**RECORDS FOR THIS TASK:**

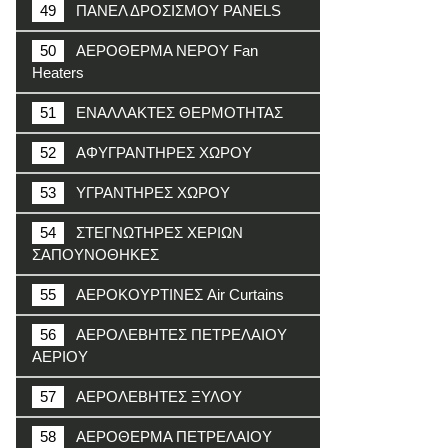
49
ΠΑΝΕΛ ΔΡΟΣΙΣΜΟΥ PANELS
50
ΑΕΡΟΘΕΡΜΑ ΝΕΡΟΥ Fan
Heaters
51
ΕΝΑΛΛΑΚΤΕΣ ΘΕΡΜΟΤΗΤΑΣ
52
ΑΦΥΓΡΑΝΤΗΡΕΣ ΧΩΡΟΥ
53
ΥΓΡΑΝΤΗΡΕΣ ΧΩΡΟΥ
54
ΣΤΕΓΝΩΤΗΡΕΣ ΧΕΡΙΩΝ
ΣΑΠΟΥΝΟΘΗΚΕΣ
55
ΑΕΡΟΚΟΥΡΤΙΝΕΣ Air Curtains
56
ΑΕΡΟΛΕΒΗΤΕΣ ΠΕΤΡΕΛΑΙΟΥ
ΑΕΡΙΟΥ
57
ΑΕΡΟΛΕΒΗΤΕΣ ΞΥΛΟΥ
58
ΑΕΡΟΘΕΡΜΑ ΠΕΤΡΕΛΑΙΟΥ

**WORK TO BE COMPLETED:**
Please repeat the entries above exactly, leaving out any pictures.

**RESULT:**
49
ΠΑΝΕΛ ΔΡΟΣΙΣΜΟΥ PANELS
50
ΑΕΡΟΘΕΡΜΑ ΝΕΡΟΥ Fan
Heaters
51
ΕΝΑΛΛΑΚΤΕΣ ΘΕΡΜΟΤΗΤΑΣ
52
ΑΦΥΓΡΑΝΤΗΡΕΣ ΧΩΡΟΥ
53
ΥΓΡΑΝΤΗΡΕΣ ΧΩΡΟΥ
54
ΣΤΕΓΝΩΤΗΡΕΣ ΧΕΡΙΩΝ
ΣΑΠΟΥΝΟΘΗΚΕΣ
55
ΑΕΡΟΚΟΥΡΤΙΝΕΣ Air Curtains
56
ΑΕΡΟΛΕΒΗΤΕΣ ΠΕΤΡΕΛΑΙΟΥ
ΑΕΡΙΟΥ
57
ΑΕΡΟΛΕΒΗΤΕΣ ΞΥΛΟΥ
58
ΑΕΡΟΘΕΡΜΑ ΠΕΤΡΕΛΑΙΟΥ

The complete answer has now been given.